- Task statement: From the listing below, pull each line that includes "работодателем".

- Given data:

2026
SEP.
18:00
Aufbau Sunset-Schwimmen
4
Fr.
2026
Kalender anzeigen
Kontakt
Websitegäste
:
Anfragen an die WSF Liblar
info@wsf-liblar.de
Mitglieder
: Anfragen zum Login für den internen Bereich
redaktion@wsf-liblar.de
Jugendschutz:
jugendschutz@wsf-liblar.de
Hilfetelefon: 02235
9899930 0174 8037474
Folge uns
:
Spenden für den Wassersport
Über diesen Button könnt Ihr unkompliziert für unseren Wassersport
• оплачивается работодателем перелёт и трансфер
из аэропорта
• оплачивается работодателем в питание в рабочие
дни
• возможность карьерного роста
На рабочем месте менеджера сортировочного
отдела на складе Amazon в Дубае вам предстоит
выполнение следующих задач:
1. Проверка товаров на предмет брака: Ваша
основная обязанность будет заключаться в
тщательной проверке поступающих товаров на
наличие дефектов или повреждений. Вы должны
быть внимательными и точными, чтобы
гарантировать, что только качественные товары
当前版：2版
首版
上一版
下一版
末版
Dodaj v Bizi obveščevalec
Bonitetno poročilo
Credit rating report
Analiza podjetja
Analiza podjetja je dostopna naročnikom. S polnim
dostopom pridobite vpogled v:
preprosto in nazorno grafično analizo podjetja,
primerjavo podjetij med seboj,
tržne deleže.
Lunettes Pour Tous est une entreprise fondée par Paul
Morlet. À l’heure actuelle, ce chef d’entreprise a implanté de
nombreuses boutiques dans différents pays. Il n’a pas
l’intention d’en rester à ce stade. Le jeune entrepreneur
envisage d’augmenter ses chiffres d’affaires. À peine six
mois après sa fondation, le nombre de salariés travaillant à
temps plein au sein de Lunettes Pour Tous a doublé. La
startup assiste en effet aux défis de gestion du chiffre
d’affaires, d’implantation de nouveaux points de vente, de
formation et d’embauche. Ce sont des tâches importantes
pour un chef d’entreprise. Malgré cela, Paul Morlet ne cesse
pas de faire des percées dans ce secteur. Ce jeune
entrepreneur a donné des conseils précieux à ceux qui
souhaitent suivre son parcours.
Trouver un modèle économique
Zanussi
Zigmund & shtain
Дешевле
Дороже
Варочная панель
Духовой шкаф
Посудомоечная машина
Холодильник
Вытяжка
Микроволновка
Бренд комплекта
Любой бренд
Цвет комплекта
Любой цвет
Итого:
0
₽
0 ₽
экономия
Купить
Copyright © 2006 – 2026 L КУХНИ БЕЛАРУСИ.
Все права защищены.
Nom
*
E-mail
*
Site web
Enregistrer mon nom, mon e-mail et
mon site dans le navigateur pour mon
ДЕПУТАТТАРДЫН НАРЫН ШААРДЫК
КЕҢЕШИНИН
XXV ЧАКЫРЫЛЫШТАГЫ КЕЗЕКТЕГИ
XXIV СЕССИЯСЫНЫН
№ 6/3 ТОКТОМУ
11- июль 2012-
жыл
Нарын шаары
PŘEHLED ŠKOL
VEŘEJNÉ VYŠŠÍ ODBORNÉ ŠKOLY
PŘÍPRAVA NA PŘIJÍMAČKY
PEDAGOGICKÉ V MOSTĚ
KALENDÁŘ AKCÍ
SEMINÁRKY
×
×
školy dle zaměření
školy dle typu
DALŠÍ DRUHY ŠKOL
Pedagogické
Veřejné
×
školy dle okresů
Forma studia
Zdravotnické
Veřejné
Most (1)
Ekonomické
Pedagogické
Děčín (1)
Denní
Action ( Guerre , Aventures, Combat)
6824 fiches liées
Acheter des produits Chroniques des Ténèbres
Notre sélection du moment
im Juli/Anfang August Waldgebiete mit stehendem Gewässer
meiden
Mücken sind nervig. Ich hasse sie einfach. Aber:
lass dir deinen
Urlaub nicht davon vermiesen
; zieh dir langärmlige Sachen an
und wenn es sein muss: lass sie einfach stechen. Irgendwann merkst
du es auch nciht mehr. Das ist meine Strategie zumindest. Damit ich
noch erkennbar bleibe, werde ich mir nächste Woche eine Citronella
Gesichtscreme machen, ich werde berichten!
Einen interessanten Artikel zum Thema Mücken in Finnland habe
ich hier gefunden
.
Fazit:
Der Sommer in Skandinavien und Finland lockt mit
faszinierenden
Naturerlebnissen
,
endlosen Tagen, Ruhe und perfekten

- Task response:
• оплачивается работодателем перелёт и трансфер
• оплачивается работодателем в питание в рабочие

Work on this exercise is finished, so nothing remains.